MEMOIRS PART 22 - SMOKEY THE COW PONY


[copyright © 2013 by James A. Wrathall]


I spent the summer living with my parents and working on the farm, doing many of the same things I had done while I was in college. I helped with the haying, combining (harvesting), plowing, etc. I don't recall doing any milking, probably because by then Dad had electric milking machines. I bought another car, a 1942 Buick hatchback, which was old and beaten up, and I had to put a new engine in it that winter.

About the only thing I remember clearly about that summer involves the horse I broke to ride. My father had a small herd of semi-wild horses in the pasture near the old barn at that time, one of which was a dark gray male which I thought would make a good saddle horse. He was about 15 hands high, of good configuration, and was about 4 years old. I called him Smokey after a horse in a movie of that time.

I got permission from my father and went about training him. In this operation, the first thing to do was to catch the horse, which I did with a lariat. Next I put a halter on him, tied him to a stout post and tried to get him to accept my presence without trying to run away. This took a day or two; finally I untied him from the post and began to teach him to lead, which meant that when I pulled on the halter rope, he was to follow me. This took several days, but in time he came to recognize me as a friend and not as an enemy.

Next I began to train Smokey to accept the saddle, which was difficult, and in the process he got away from me and bucked around the corral until I could catch him and calm him down. It is common knowledge among cowboys that if you permit a horse to buck just once it will try to do it again every chance it gets. Smokey was no exception, as I will note later.

Mounting up required the help of a tame horse and a helper. The tame horse was old Sport, and the helper was Clark Imlay. In a few days we managed to get Smokey calmed down enough so that I could get on and off without difficulty. Then we were able to begin training him to be guided by the bridle.

I rode him the rest of the summer, and he became and excellent cow pony. He seemed to enjoy chasing after errant cattle. He also became relatively gentle.
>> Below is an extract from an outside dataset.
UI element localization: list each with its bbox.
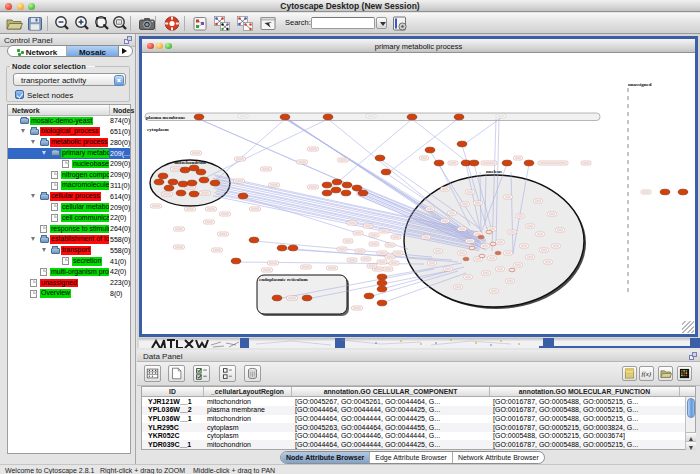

When I left for college in the fall, I turned him loose with the herd of semi-wild horses again.

That Christmas when I returned to Grantsville for the holidays I caught Smokey again with a lariat, put the saddle on him, and mounted up. He promptly started bucking, threw me off, and ran away. I was able to catch him again with the lariat, and this time when I got on I was ready. He bucked a little, but nit very enthusiastically. and I was able to ride him around the field without further trouble. I turned him loose again, and that was the last time I saw him.

When I returned to Grantsville the next spring, all the semi-wild horses, including Smokey, had disappeared. I didn't ask my father what had happened to them because I kept expecting him to volunteer the information. He never mentioned them.

During the summer I went to Salt Lake City several times, made arrangements to re-matriculate at the University of Utah, and to live at the Sigma Nu fraternity house.